*China Q3 GDP nears critical 6% level
*Bullish pressure on USDCNH if we print under 6%
*Traders to also take stock of September activity data
China data keeps Asia Friday busy
Markets are scheduled to catch the release of Q3 GDP and September activity data during tomorrow's Asia trading session with their official release by the National Bureau of Statistics of China due out at 1.00pm AEDT, October 18.
What to expect?
Q3 GDP y/y consensus has come in at 6.1% and currently tests the lower bound of the government's target range 6.0-6.5%. A breach of 6% could have serious policy implications for PBOC. It appears less likely to happen however given the broad improvement in China's manufacturing PMIs in late September.

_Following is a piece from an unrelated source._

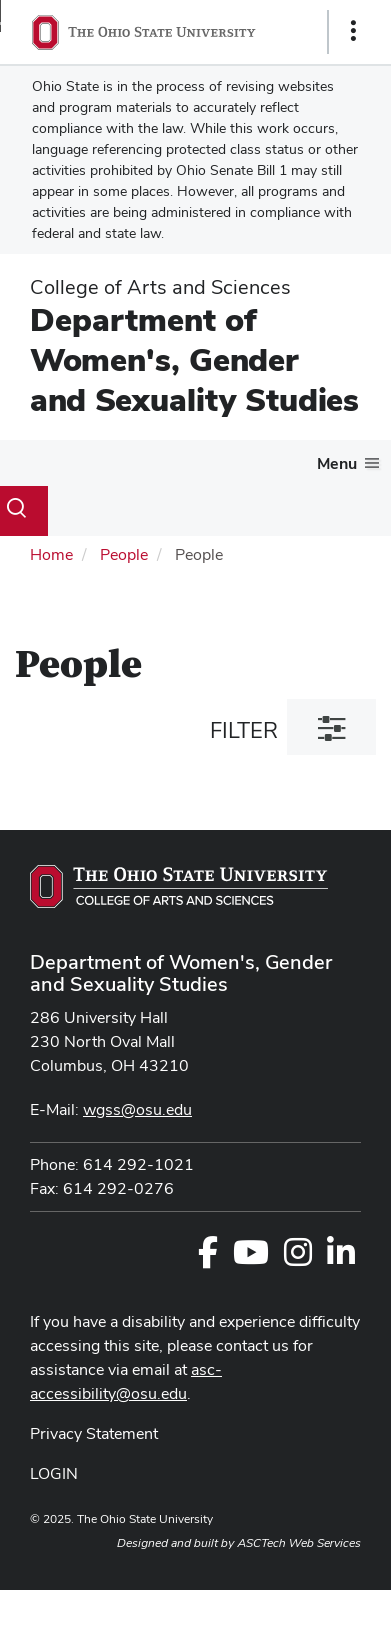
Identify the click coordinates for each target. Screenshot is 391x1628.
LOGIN (54, 1473)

Both the better-than-expected official Mfg PMI (49.8 vs 49.5e) and Caixin Mfg PMI (51.4 vs 50.2e) should see Q3 GDP most likely come in at 6%, though, with some slight downside risk of 5.9% given China's softening economic fundamentals.
China's GDP has trended lower since the heights of early 2018 having been martialled by the imposition of tariffs, a prolonged US/China trade spat, a cooldown in global growth and rising geopolitical risks. The chart below shows that the decline in GDP has been met consistently with a stronger
USDCNH, or rather, weakening Chinese Yuan.
USDCNH (Dark Orange, LHS), China GDP y/y (Light Orange, RHS). Source: Eikon
The September activity releases, which have also trended down over the last couple of years, are as follows.
- Sep. Retail Sales y/y (7.8% forecast, 7.5% prior).
- Sep. Industrial Output y/y (5.0% forecast, 4.4% prior).
- Sep. Urban Investment y/y (5.4% forecast, 5.5% prior).
Retail sales appears set to fall while industrial output is penned in for a slight increase on the prior month.
Pivot levels
If GDP misses. USDCNH upside: 7.131
If GDP beats. USDCNH downside: 7.08
Traders should also take into account broader developments across the US/China trade complex.